I have a client that's running an aggregator of information from multiple accounts. The database needs to store usernames and password to other websites in a way that can be used later by a script to log into those websites to retrieve data.
Rather than store them as plain text, I'm thinking we can hash them for storage. Obviously, someone could still access the plain text version if they had access to both the code and the database, but not if they only had one or the other.
Any better ideas?
If your system has a password, you can use it to generate a key to encrypt/decrypt the passwords for the other websites.
With that, you require your user entering that password to be able to decrypt the passwords you have on your database.
A more detailed flow here:
- User enters password "123456" when login into your system.
- You use the SHA256 of the "123456" password and get a key: "8d969eef6ecad3c29a3a629280e686cf0c3f5d5a86aff3ca12020c923adc6c92"
- Use that "8d969..." key to decrypt with AES the passwords of the sites in your database.

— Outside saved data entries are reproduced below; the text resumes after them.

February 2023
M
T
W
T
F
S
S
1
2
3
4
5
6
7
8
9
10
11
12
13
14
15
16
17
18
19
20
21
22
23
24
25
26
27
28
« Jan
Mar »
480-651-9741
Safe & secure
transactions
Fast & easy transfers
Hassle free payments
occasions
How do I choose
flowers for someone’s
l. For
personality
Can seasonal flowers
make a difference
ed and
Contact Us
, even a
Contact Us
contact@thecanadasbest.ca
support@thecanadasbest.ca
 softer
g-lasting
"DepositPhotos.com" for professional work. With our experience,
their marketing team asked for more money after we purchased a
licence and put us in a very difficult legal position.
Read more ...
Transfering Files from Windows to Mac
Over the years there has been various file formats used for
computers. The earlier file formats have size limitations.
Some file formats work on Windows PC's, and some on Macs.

You can refine this in a number of ways. For instance: salting the password before computing the SHA hash.
As a practical sample on such salting, Michael suggest using PBKDF2 with HMAC−SHA-256 as its two parameters pseudo random function.

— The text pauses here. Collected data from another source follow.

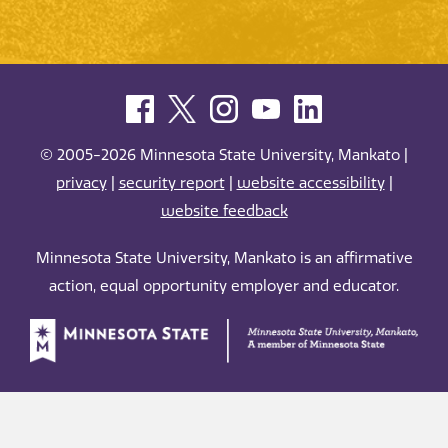
© 2005-2026 Minnesota State University, Mankato |
privacy
|
security report
|
website accessibility
|
website feedback
Minnesota State University, Mankato is an affirmative
action, equal opportunity employer and educator.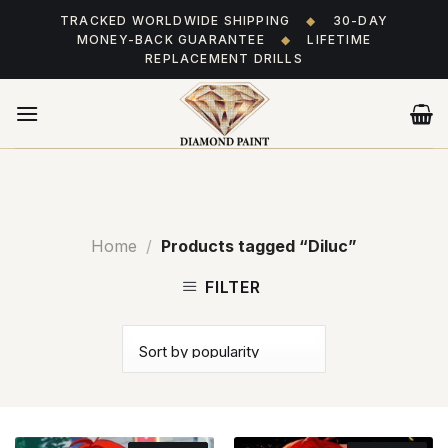
Skip
TRACKED WORLDWIDE SHIPPING
◆
30-DAY
to
MONEY-BACK GUARANTEE
◆
LIFETIME
content
REPLACEMENT DRILLS
Home
/
Products tagged “Diluc”
FILTER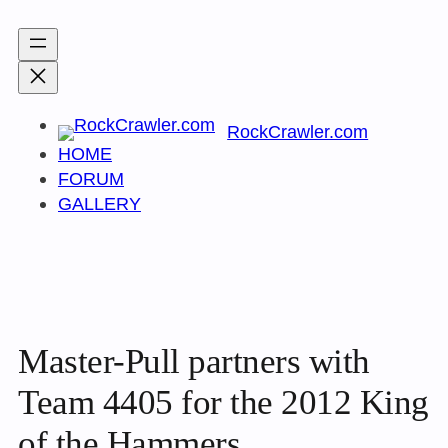
Skip
to
content
RockCrawler.com
HOME
FORUM
GALLERY
Master-Pull partners with
Team 4405 for the 2012 King
of the Hammers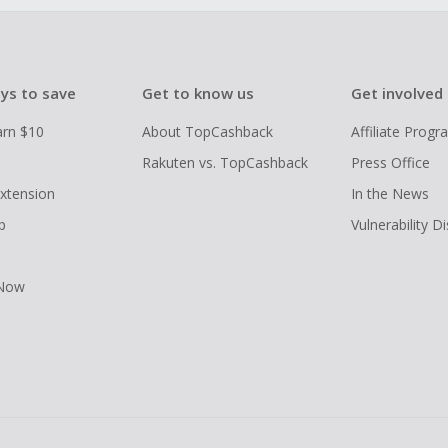
ys to save
Get to know us
Get involved
arn $10
About TopCashback
Affiliate Prog
Rakuten vs. TopCashback
Press Office
xtension
In the News
p
Vulnerability D
 Now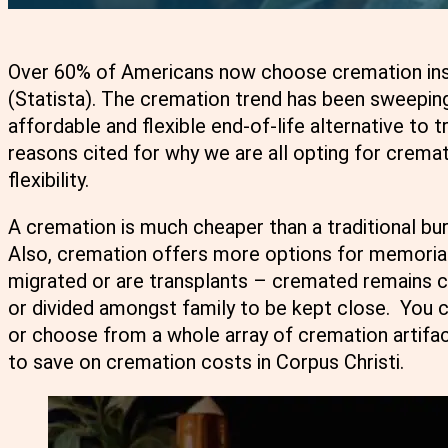
Over 60% of Americans now choose cremation instea
(Statista). The cremation trend has been sweeping
affordable and flexible end-of-life alternative to 
reasons cited for why we are all opting for cremat
flexibility.
A cremation is much cheaper than a traditional bur
Also, cremation offers more options for memorial
migrated or are transplants – cremated remains c
or divided amongst family to be kept close. You 
or choose from a whole array of cremation artifa
to save on cremation costs in Corpus Christi.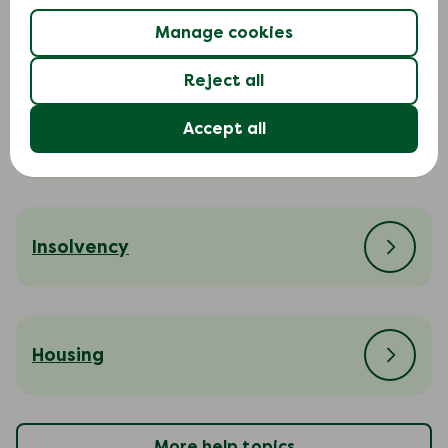
Court action
Manage cookies
Reject all
Accept all
Cost of living
Insolvency
Housing
More help topics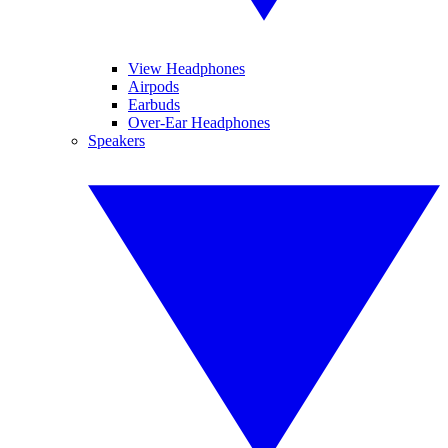
View Headphones
Airpods
Earbuds
Over-Ear Headphones
Speakers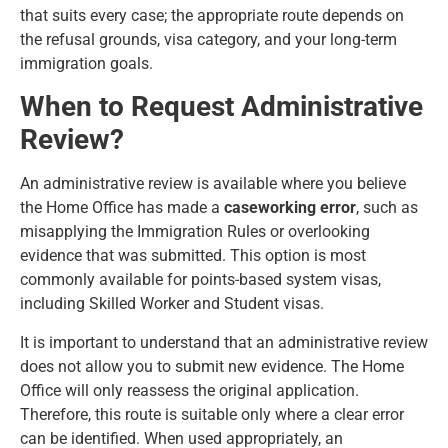
that suits every case; the appropriate route depends on
the refusal grounds, visa category, and your long-term
immigration goals.
When to Request Administrative
Review?
An administrative review is available where you believe
the Home Office has made a
caseworking error
, such as
misapplying the Immigration Rules or overlooking
evidence that was submitted. This option is most
commonly available for points-based system visas,
including Skilled Worker and Student visas.
It is important to understand that an administrative review
does not allow you to submit new evidence. The Home
Office will only reassess the original application.
Therefore, this route is suitable only where a clear error
can be identified. When used appropriately, an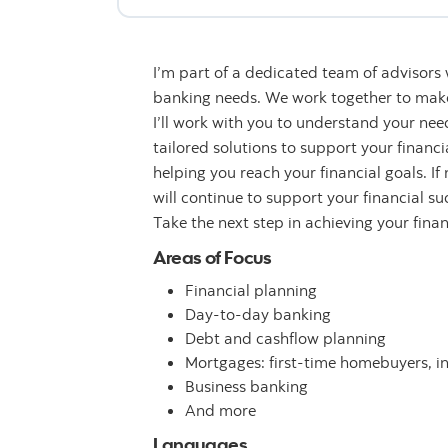
I’m part of a dedicated team of advisors
banking needs. We work together to make 
I’ll work with you to understand your n
tailored solutions to support your financ
helping you reach your financial goals. If
will continue to support your financial su
Take the next step in achieving your fina
Areas of Focus
Financial planning
Day-to-day banking
Debt and cashflow planning
Mortgages: first-time homebuyers, i
Business banking
And more
Languages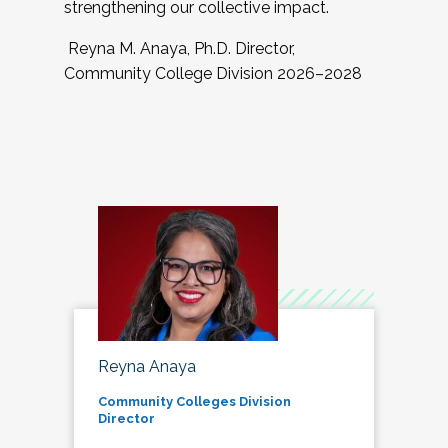
strengthening our collective impact.
Reyna M. Anaya, Ph.D. Director,
Community College Division 2026–2028
Reyna Anaya
Community Colleges Division
Director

Other enhancement: storing an encrypted version of the key to allow your user to change its own password without having to re-encrypt all his passwords... etc...
Anything you can do to use your credentials, an attacker can as well
What does obfuscation actually buy you? Time. The data is there after all, as is your scheme for using it yourself. It's only a matter of time for someone to figure out what your scheme is. This all depends on your level of paranoia as well as an assessment of the level of risk that you're comfortable with. In particular, how you store any credentials should depend on who has access to the machine running the database.
Eventually rubber has to hit the road though, so go forth and conquer. Don't completely knock obfuscation. Just make to sure to couple it with smart practices.
Approaches and Suggestions
Generate per-application API Keys for each account, to be used by the machine
If you can generate API Keys from the third party accounts, this would give you the ability to revoke access to the accounts without shutting all potential applications out. A lot of services have these types of API Keys (Google, Twitter, StackExchange, Facebook and many others).
You simply setup an "application", then use a consumer key and secret as well as an access token and access secret. The machine just has to store these credentials. If a compromise happens, you just have to revoke that set of keys. Additionally, these allow you to specify the permissions per account.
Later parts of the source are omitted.